831 views Asked by At

I want to take this tagged text (formatted as such) and find the average frequency of the pos-tag DT in each sentence. ex. DT appears 1/3 words in sentence1 and 1/3 words in sentence2. Then I want to add these up and divide by the number of sentences in the text (2 in this case).
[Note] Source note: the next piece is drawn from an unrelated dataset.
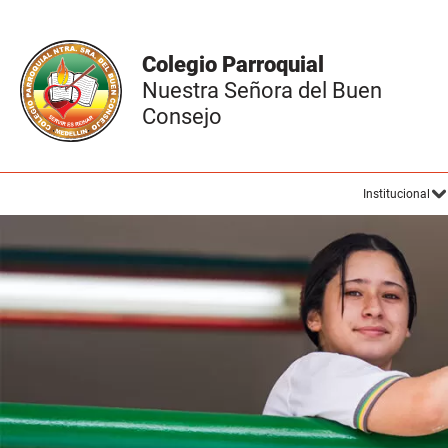
Colegio Parroquial
Nuestra Señora del Buen
Consejo
Institucional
This will give me the average appearance of DT per sentence.

 from collections import Counter
 import nltk

 tagged_text = [('A', 'DT'), ('hairy', 'NNS'), ('dog', 'NN')]
 [('The', 'DT'), ('mischevious', 'NNS'), ('elephant', 'NN')]
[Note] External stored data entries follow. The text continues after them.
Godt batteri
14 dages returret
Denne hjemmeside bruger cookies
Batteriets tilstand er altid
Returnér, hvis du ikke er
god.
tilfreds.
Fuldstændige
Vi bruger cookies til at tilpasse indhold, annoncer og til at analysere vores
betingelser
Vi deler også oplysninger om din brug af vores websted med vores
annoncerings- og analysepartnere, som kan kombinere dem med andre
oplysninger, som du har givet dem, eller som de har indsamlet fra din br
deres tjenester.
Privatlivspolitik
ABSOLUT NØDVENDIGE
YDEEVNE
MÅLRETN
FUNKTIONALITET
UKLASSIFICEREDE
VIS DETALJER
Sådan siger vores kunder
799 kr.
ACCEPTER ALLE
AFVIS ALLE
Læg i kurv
 for eachSentence in tagged_text:
     Counter(tag for word,tag in tagged)/len(eachsentence.split())

 total = sum(counts.values())

 float(average) = sum(counts.values())/len(tagged_text.sents())
 print(float(average))

The big problem for me is the eachSentence part which I don't not how to get around (I don't know how to define what it is). I want this code to be able to be applied to hundreds of sentences that have the same format. I know there are a lot of problems with the code so if someone can please correct them I would be very grateful.

1

There are 1 answers

1
Igor On BEST ANSWER

I'm (also) not really sure what you are after. Perhaps you should try to structure your idea/requirements a bit more (in your head/on paper) before trying to put it into code. Based on your description and code, I can think of two possible figures that you're after, which can be obtained in the following way:

from collections import defaultdict

tagged_text = [[('A', 'DT'), ('hairy', 'NNS'), ('dog', 'NN')], [('The', 'DT'), ('mischevious', 'NNS'), ('elephant', 'NN')]]

d = defaultdict(int)
t = 0
for sentence in tagged_text:
    for tupl in sentence:
        tag = tupl[1]
        d[tag] += 1
        t += 1

for tag in d:
    print("Likelihood that %s appears in a sentence: %s" % (tag, str(float(d[tag] / len(tagged_text)))))
    print("Likelihood of %s appearing in complete corpus: %s" % (tag, str(float(d[tag] / t))))

Resulting in

Likelihood that NN appears in a sentence: 1.0
Likelihood of NN in complete corpus: 0.3333333333333333
Likelihood that NNS appears in a sentence: 1.0
Likelihood of NNS in complete corpus: 0.3333333333333333
Likelihood that DT appears in a sentence: 1.0
Likelihood of DT in complete corpus: 0.3333333333333333

All three tags appear in both sentences, hence likelihood of it appearing in a sentence is 1. All three tags both appear twice (on a total of six), hence a likelihood of 1/3 for them to appear (not regarding sentence distribution). But then again, not sure if this is what you're after.